*** RECORDS SUPPLIED ***
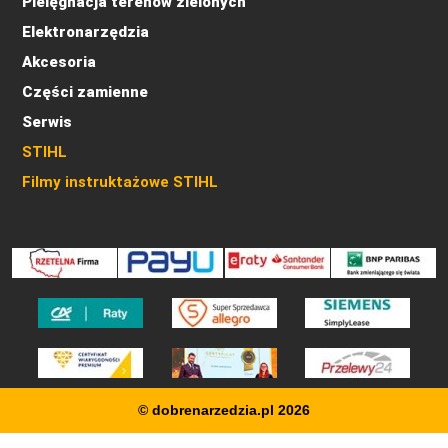
Pielęgnacja terenów zielonych
Elektronarzędzia
Akcesoria
Części zamienne
Serwis
STIHL
Filmy instruktażowe STIHL
© dobrenarzedzia.pl 2026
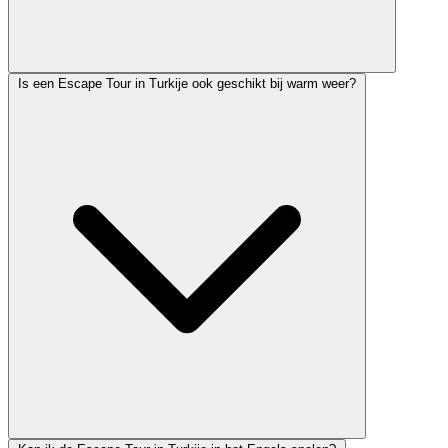
Is een Escape Tour in Turkije ook geschikt bij warm weer?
*** End of RECORDS SUPPLIED ***
**REQUIRED WORK:** Omit every picture, then repeat the remaining data exactly as it appears above.

**THE ANSWER:**
Pielęgnacja terenów zielonych
Elektronarzędzia
Akcesoria
Części zamienne
Serwis
STIHL
Filmy instruktażowe STIHL
© dobrenarzedzia.pl 2026
Is een Escape Tour in Turkije ook geschikt bij warm weer?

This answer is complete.